“If you don’t have humanity, you don’t have anything,” said the late painter Alice Neel. As a new exhibition opening at Victoria Miro gallery demonstrates, her portraits have never been more relevant
In 1938, American painter Alice Neel decided to leave the bohemian cradle of Greenwich Village, an epicentre of the New York art world at the time, and move to the poor and unsung neighbourhood of Spanish Harlem. It was here that she found an important part of her artistic soul. For the next 50 years, until her death in 1984, she painted uptown, documenting the varied New York personalities she encountered there. Neel was aware of and active in the political shifts that marked the period and advocated for diversity. She knew that art could be a means of capturing social and cultural changes and she became focused on depicting what Michael Harrington referred to in his eponymous 1962 book as “the other America”: Latinos, African Americans, and Asians who were her friends and neighbours.

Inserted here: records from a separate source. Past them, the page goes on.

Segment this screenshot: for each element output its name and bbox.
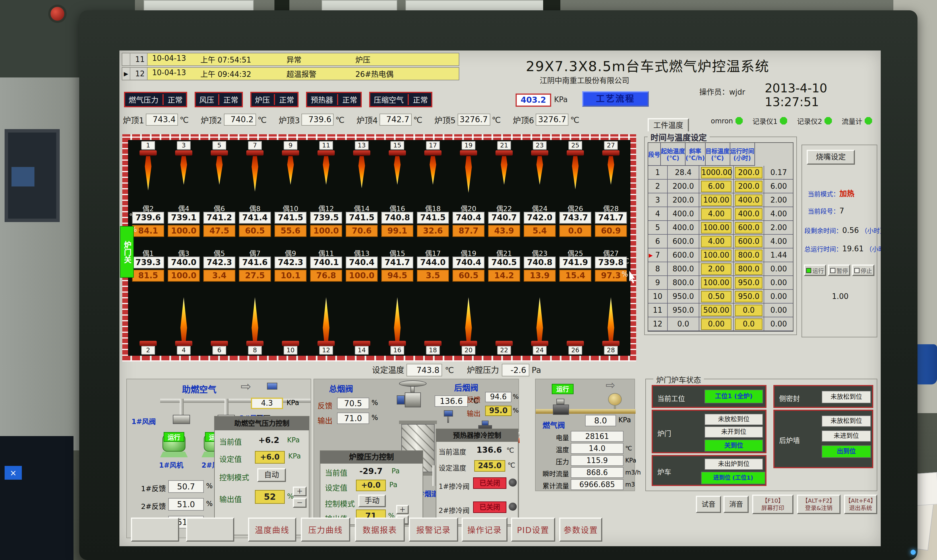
flue-panel: 总烟阀 反馈 70.5 % 输出 71.0 % 136.6 ℃ 1#烟道 2#烟…	[313, 379, 519, 527]
burner-settings-panel: 烧嘴设定 当前模式：加热 当前段号：7 段剩余时间：0.56 （小时） 总运行时…	[801, 145, 877, 337]
thermocouple-label: 偶26	[559, 203, 591, 213]
schedule-row[interactable]: 11 950.0 500.00 0.0 0.00	[648, 303, 793, 317]
chamber-plus-button[interactable]: ＋	[396, 505, 409, 514]
schedule-row[interactable]: 4 400.0 4.00 400.0 4.00	[648, 207, 793, 221]
thermocouple-label: 偶2	[132, 203, 164, 213]
nav-button-temp-curve[interactable]: 温度曲线	[248, 517, 296, 542]
nav-button-operation-log[interactable]: 操作记录	[462, 517, 507, 542]
start-temp-cell: 600.0	[667, 248, 699, 262]
chamber-set-value[interactable]: +0.0	[356, 480, 386, 491]
target-temp-cell[interactable]: 950.0	[734, 276, 764, 290]
thermocouple-temp: 740.5	[488, 257, 520, 269]
nav-button-pressure-curve[interactable]: 压力曲线	[301, 517, 350, 542]
thermocouple-output-pct: 100.0	[346, 270, 378, 282]
schedule-table: 段号 起始温度(℃) 斜率(℃/h) 目标温度(℃) 运	[648, 142, 794, 332]
rear-flue-output[interactable]: 95.0	[485, 406, 512, 416]
thermocouple-output-pct: 47.5	[203, 225, 236, 237]
rate-cell[interactable]: 1000.00	[700, 166, 734, 180]
rate-cell[interactable]: 0.50	[700, 290, 734, 303]
segment-no-cell: 11	[648, 303, 667, 317]
combustion-air-panel: 助燃空气 ⇨ 1#风阀 2#风阀 4.3 KPa 风压 运行 运行 1#风机 2…	[126, 379, 311, 538]
rate-cell[interactable]: 100.00	[700, 193, 734, 207]
nav-button-partial[interactable]	[131, 517, 179, 542]
schedule-row[interactable]: 5 400.0 100.00 600.0 2.00	[648, 221, 793, 235]
thermocouple-cell: 偶28 741.7 60.9	[595, 203, 627, 237]
gas-valve-icon[interactable]	[553, 405, 569, 415]
screen-print-button[interactable]: 【F10】屏幕打印	[752, 495, 794, 514]
air-output-value[interactable]: 52	[255, 490, 285, 504]
nav-button-data-report[interactable]: 数据报表	[355, 517, 405, 542]
schedule-row[interactable]: 12 0.0 0.00 0.0 0.00	[648, 317, 793, 331]
nav-button-alarm-log[interactable]: 报警记录	[409, 517, 458, 542]
roof-temp-item: 炉顶1 743.4 ℃	[123, 114, 189, 126]
target-temp-cell[interactable]: 600.0	[734, 221, 764, 235]
thermocouple-label: 偶21	[488, 248, 520, 258]
exit-system-button[interactable]: 【Alt+F4】退出系统	[844, 495, 877, 514]
roof-temp-item: 炉顶4 742.7 ℃	[356, 114, 422, 126]
rate-cell[interactable]: 4.00	[700, 207, 734, 221]
fan-valve-1-icon[interactable]	[173, 415, 190, 424]
schedule-row[interactable]: 3 200.0 100.00 400.0 2.00	[648, 193, 793, 207]
rear-flue-feedback: 94.6	[485, 392, 512, 402]
nav-button-param-settings[interactable]: 参数设置	[559, 517, 602, 542]
run-button[interactable]: 运行	[804, 265, 826, 276]
datetime: 2013-4-10 13:27:51	[765, 82, 881, 109]
pause-button[interactable]: 暂停	[828, 265, 850, 276]
set-temp-unit: ℃	[445, 366, 454, 375]
schedule-row[interactable]: 2 200.0 6.00 200.0 6.00	[648, 180, 793, 193]
roof-temps: 炉顶1 743.4 ℃ 炉顶2 740.2 ℃ 炉顶3 739.6 ℃	[123, 114, 579, 126]
mute-button[interactable]: 消音	[723, 496, 749, 513]
wind-pressure-value: 4.3	[251, 398, 283, 409]
chamber-mode-button[interactable]: 手动	[358, 495, 386, 507]
air-output-minus-button[interactable]: －	[293, 498, 307, 508]
alarm-row[interactable]: ▶ 12 10-04-13 上午 09:44:32 超温报警 26#热电偶	[122, 67, 459, 80]
segment-no-cell: ▶7	[648, 248, 667, 262]
thermocouple-cell: 偶21 740.5 14.2	[488, 248, 520, 282]
schedule-row[interactable]: 8 800.0 2.00 800.0 0.00	[648, 262, 793, 276]
exchanger-flange	[399, 421, 437, 424]
schedule-row[interactable]: 9 800.0 100.00 950.0 0.00	[648, 276, 793, 290]
thermocouple-temp: 742.0	[524, 212, 556, 224]
rate-cell[interactable]: 500.00	[700, 303, 734, 317]
rate-cell[interactable]: 0.00	[700, 317, 734, 331]
schedule-row[interactable]: 10 950.0 0.50 950.0 0.00	[648, 290, 793, 303]
target-temp-cell[interactable]: 200.0	[734, 166, 764, 180]
precool-valve1-icon[interactable]	[509, 478, 517, 486]
air-set-value[interactable]: +6.0	[255, 451, 285, 464]
schedule-row[interactable]: 6 600.0 4.00 600.0 4.00	[648, 235, 793, 248]
air-mode-button[interactable]: 自动	[257, 468, 286, 482]
target-temp-cell[interactable]: 800.0	[734, 248, 764, 262]
rate-cell[interactable]: 100.00	[700, 221, 734, 235]
target-temp-cell[interactable]: 0.0	[734, 317, 764, 331]
rate-cell[interactable]: 2.00	[700, 262, 734, 276]
roof-temp-value: 742.7	[379, 114, 411, 126]
precool-set-temp[interactable]: 245.0	[474, 460, 505, 472]
flue-valve-body-icon[interactable]	[405, 392, 421, 408]
air-output-plus-button[interactable]: ＋	[293, 486, 307, 496]
schedule-row[interactable]: 1 28.4 1000.00 200.0 0.17	[648, 166, 793, 180]
rate-cell[interactable]: 6.00	[700, 180, 734, 193]
login-logout-button[interactable]: 【ALT+F2】登录&注销	[797, 495, 840, 514]
burner-settings-button[interactable]: 烧嘴设定	[807, 150, 855, 165]
target-temp-cell[interactable]: 600.0	[734, 235, 764, 248]
rate-cell[interactable]: 100.00	[700, 248, 734, 262]
target-temp-cell[interactable]: 800.0	[734, 262, 764, 276]
burner-number: 24	[533, 346, 547, 355]
stop-button[interactable]: 停止	[852, 265, 874, 276]
target-temp-cell[interactable]: 200.0	[734, 180, 764, 193]
alarm-row[interactable]: 11 10-04-13 上午 07:54:51 异常 炉压	[122, 53, 459, 66]
target-temp-cell[interactable]: 950.0	[734, 290, 764, 303]
burner-number: 26	[569, 346, 582, 355]
sound-test-button[interactable]: 试音	[696, 496, 721, 513]
nav-button-pid-settings[interactable]: PID设置	[511, 517, 555, 542]
rate-cell[interactable]: 4.00	[700, 235, 734, 248]
workpiece-temp-button[interactable]: 工件温度	[648, 118, 689, 133]
process-flow-button[interactable]: 工艺流程	[582, 91, 649, 107]
precool-valve2-icon[interactable]	[509, 503, 517, 511]
rate-cell[interactable]: 100.00	[700, 276, 734, 290]
target-temp-cell[interactable]: 0.0	[734, 303, 764, 317]
target-temp-cell[interactable]: 400.0	[734, 193, 764, 207]
target-temp-cell[interactable]: 400.0	[734, 207, 764, 221]
schedule-row[interactable]: ▶7 600.0 100.00 800.0 1.44	[648, 248, 793, 262]
nav-button-partial[interactable]	[186, 517, 234, 542]
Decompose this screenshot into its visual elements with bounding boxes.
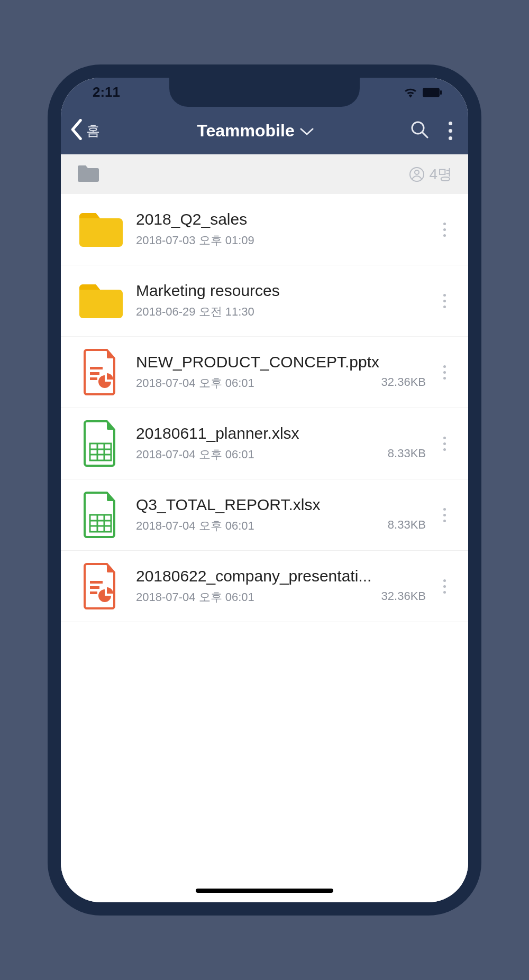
- list-item[interactable]: 20180622_company_presentati...2018-07-04…: [61, 551, 468, 622]
- pptx-icon: [77, 562, 124, 610]
- file-size: 32.36KB: [381, 375, 430, 391]
- chevron-left-icon: [70, 119, 84, 142]
- folder-icon: [77, 206, 124, 253]
- person-icon: [409, 167, 425, 182]
- pptx-icon: [77, 348, 124, 396]
- svg-rect-6: [90, 367, 103, 369]
- item-more-button[interactable]: [436, 508, 452, 522]
- file-size: 8.33KB: [388, 518, 430, 534]
- file-date: 2018-07-04 오후 06:01: [136, 447, 388, 463]
- item-more-button[interactable]: [436, 294, 452, 308]
- list-item[interactable]: NEW_PRODUCT_CONCEPT.pptx2018-07-04 오후 06…: [61, 337, 468, 408]
- folder-icon: [77, 277, 124, 325]
- nav-title: Teammobile: [197, 121, 294, 141]
- svg-rect-21: [90, 591, 97, 594]
- overflow-menu-button[interactable]: [449, 122, 452, 140]
- file-name: Marketing resources: [136, 282, 430, 300]
- file-size: 32.36KB: [381, 589, 430, 605]
- list-item-body: Q3_TOTAL_REPORT.xlsx2018-07-04 오후 06:018…: [136, 496, 430, 534]
- xlsx-icon: [77, 420, 124, 467]
- nav-bar: 홈 Teammobile: [61, 107, 468, 154]
- search-button[interactable]: [411, 121, 428, 141]
- file-size: [426, 304, 430, 320]
- list-item-body: 20180622_company_presentati...2018-07-04…: [136, 567, 430, 605]
- list-item[interactable]: Q3_TOTAL_REPORT.xlsx2018-07-04 오후 06:018…: [61, 479, 468, 551]
- back-label: 홈: [86, 122, 100, 140]
- svg-point-2: [412, 122, 424, 134]
- status-icons: [404, 87, 442, 98]
- list-item-body: Marketing resources2018-06-29 오전 11:30: [136, 282, 430, 320]
- svg-rect-0: [423, 88, 440, 97]
- list-item[interactable]: 20180611_planner.xlsx2018-07-04 오후 06:01…: [61, 408, 468, 479]
- home-indicator[interactable]: [196, 889, 333, 893]
- list-item-body: 2018_Q2_sales2018-07-03 오후 01:09: [136, 210, 430, 248]
- file-date: 2018-07-04 오후 06:01: [136, 518, 388, 534]
- xlsx-icon: [77, 491, 124, 539]
- notch: [169, 78, 360, 107]
- file-size: [426, 233, 430, 248]
- members-count: 4명: [429, 164, 452, 184]
- file-date: 2018-07-04 오후 06:01: [136, 589, 381, 605]
- svg-rect-19: [90, 581, 103, 584]
- wifi-icon: [404, 87, 417, 98]
- folder-title-dropdown[interactable]: Teammobile: [104, 121, 406, 141]
- status-time: 2:11: [93, 84, 120, 100]
- file-date: 2018-06-29 오전 11:30: [136, 304, 426, 320]
- svg-point-5: [415, 170, 419, 174]
- item-more-button[interactable]: [436, 365, 452, 380]
- file-name: NEW_PRODUCT_CONCEPT.pptx: [136, 353, 430, 371]
- file-list[interactable]: 2018_Q2_sales2018-07-03 오후 01:09Marketin…: [61, 194, 468, 902]
- item-more-button[interactable]: [436, 579, 452, 594]
- search-icon: [411, 121, 428, 138]
- file-size: 8.33KB: [388, 447, 430, 463]
- list-item-body: NEW_PRODUCT_CONCEPT.pptx2018-07-04 오후 06…: [136, 353, 430, 391]
- svg-line-3: [423, 133, 427, 137]
- phone-screen: 2:11 홈 Teammobile: [61, 78, 468, 902]
- list-item-body: 20180611_planner.xlsx2018-07-04 오후 06:01…: [136, 424, 430, 463]
- svg-rect-1: [440, 90, 442, 95]
- svg-rect-20: [90, 586, 99, 589]
- back-button[interactable]: 홈: [70, 119, 100, 142]
- svg-rect-7: [90, 372, 99, 375]
- file-name: 2018_Q2_sales: [136, 210, 430, 228]
- item-more-button[interactable]: [436, 223, 452, 237]
- phone-frame: 2:11 홈 Teammobile: [48, 64, 481, 916]
- breadcrumb-folder-icon[interactable]: [77, 164, 100, 185]
- battery-icon: [423, 88, 442, 97]
- members-indicator[interactable]: 4명: [409, 164, 452, 184]
- file-name: Q3_TOTAL_REPORT.xlsx: [136, 496, 430, 514]
- file-name: 20180611_planner.xlsx: [136, 424, 430, 442]
- list-item[interactable]: 2018_Q2_sales2018-07-03 오후 01:09: [61, 194, 468, 265]
- chevron-down-icon: [300, 121, 314, 141]
- breadcrumb-bar: 4명: [61, 154, 468, 194]
- list-item[interactable]: Marketing resources2018-06-29 오전 11:30: [61, 265, 468, 337]
- file-name: 20180622_company_presentati...: [136, 567, 430, 585]
- file-date: 2018-07-03 오후 01:09: [136, 233, 426, 248]
- svg-rect-8: [90, 377, 97, 380]
- file-date: 2018-07-04 오후 06:01: [136, 375, 381, 391]
- item-more-button[interactable]: [436, 437, 452, 451]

Alice Neel, Uptown, currently on view at Victoria Miro, is the first exhibition dedicated to Neel’s portraiture depicting people of colour. Curated by author and critic Hilton Als, the show demonstrates how Neel broke from the canon of Western art. “She was not, in short, limiting her view to people who looked like herself,” explains Als. “Rather, she was opening portraiture up to include those persons who were not generally seen in its history.”
Uptown is divided into two sections, the first dedicated to work Neel made during the 24 years she lived in El Barrio, and the second highlighting paintings she made on the Upper West Side, where she moved in 1962 and remained until her death. The 16 portraits included in the show depict a wide cross-section of personalities, ranging from her friends to well-known figures associated with Harlem and the civil rights movement. Among them are the playwright, actress, and author Alice Childress, the sociologist Horace R. Cayton, Jr. who co-authored Black Metropolis, a seminal 1945 study of the African-American experience, and Ron Kajiwara, a designer at Vogue.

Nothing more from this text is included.